Soil CO2 flux showed rapid increase within 10 min of the onset of wetting, and started to decline as soon as the 30-min wetting had ended, along with declining soil moisture. Such pulse-like response pattern was shared by Great Mountain Forest and Harvard Forest. Loss of moisture, instead of substrate availability, appears to be the main reason for the observed fast decline in the post-wetting CO2 flux. The presence or absence of forest floor organic horizon led to marked difference in the response pattern. While the plots with intact O horizon consistently showed rain-induced CO2 flux enhancement with similar enhancement ratios at the three site-seasons, the plots without O horizon responded with limited or even negative enhancement.

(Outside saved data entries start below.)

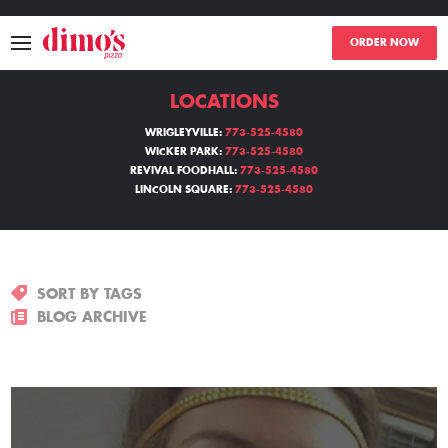
ORDER NOW
LOCATIONS
MENU
WRIGLEYVILLE:
773-525-4580
WICKER PARK:
773-525-4580
LOCATIONS
REVIVAL FOODHALL:
773-525-4580
LINCOLN SQUARE:
773-525-4580
ABOUT
EVENTS
SORT BY TAGS
BLOGS
BLOG ARCHIVE
CATERING
THE GIFT OF DIMO'S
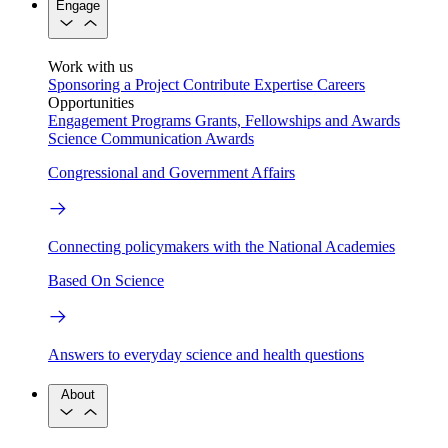
Engage
Work with us
Sponsoring a Project
Contribute Expertise
Careers
Opportunities
Engagement Programs
Grants, Fellowships and Awards
Science Communication Awards
Congressional and Government Affairs
Connecting policymakers with the National Academies
Based On Science
Answers to everyday science and health questions
About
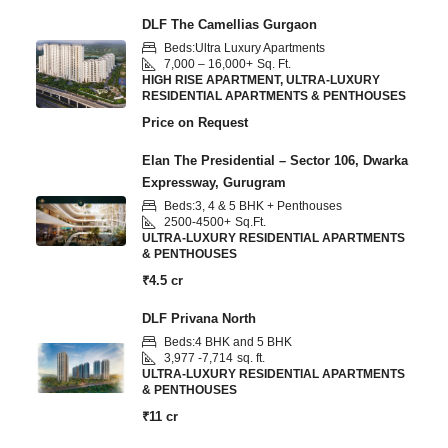
DLF The Camellias Gurgaon
Beds:
Ultra Luxury Apartments
7,000 – 16,000+
Sq. Ft.
HIGH RISE APARTMENT, ULTRA-LUXURY
RESIDENTIAL APARTMENTS & PENTHOUSES
Price on Request
Elan The Presidential – Sector 106, Dwarka
Expressway, Gurugram
Beds:
3, 4 & 5 BHK + Penthouses
2500-4500+
Sq.Ft.
ULTRA-LUXURY RESIDENTIAL APARTMENTS
& PENTHOUSES
₹4.5 cr
DLF Privana North
Beds:
4 BHK and 5 BHK
3,977 -7,714
sq. ft.
ULTRA-LUXURY RESIDENTIAL APARTMENTS
& PENTHOUSES
₹11 cr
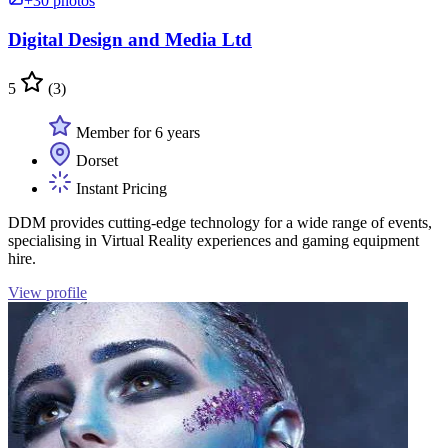
+30 photos
Digital Design and Media Ltd
5
(3)
Member for 6 years
Dorset
Instant Pricing
DDM provides cutting-edge technology for a wide range of events,
specialising in Virtual Reality experiences and gaming equipment
hire.
View profile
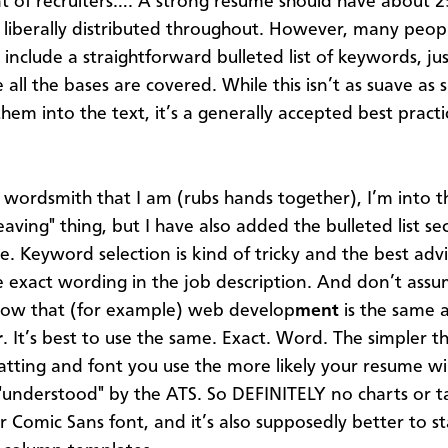
t of recruiters…. A strong resume should have about 2
liberally distributed throughout. However, many peopl
include a straightforward bulleted list of keywords, jus
all the bases are covered. While this isn’t as suave as sk
hem into the text, it’s a generally accepted best practi
 wordsmith that I am (rubs hands together), I’m into 
weaving" thing, but I have also added the bulleted list se
. Keyword selection is kind of tricky and the best advi
e exact wording in the job description. And don’t ass
now that (for example) web develop
ment
is the same 
r
. It’s best to use the same. Exact. Word. The simpler th
tting and font you use the more likely your resume wil
 "understood" by the ATS. So DEFINITELY no charts or t
or Comic Sans font, and it’s also supposedly better to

We estimated that the rain-enhanced soil carbon loss was 0.15 to 0.32 t C ha−1 during the growing season, which although much smaller than the annual total soil respiration, is 10–20% of the annual net ecosystem production. The actual carbon loss maybe under-estimated because we used an enhancement ratio from a low rain intensity, and we did not include the continuing loss of carbon after rain had stopped.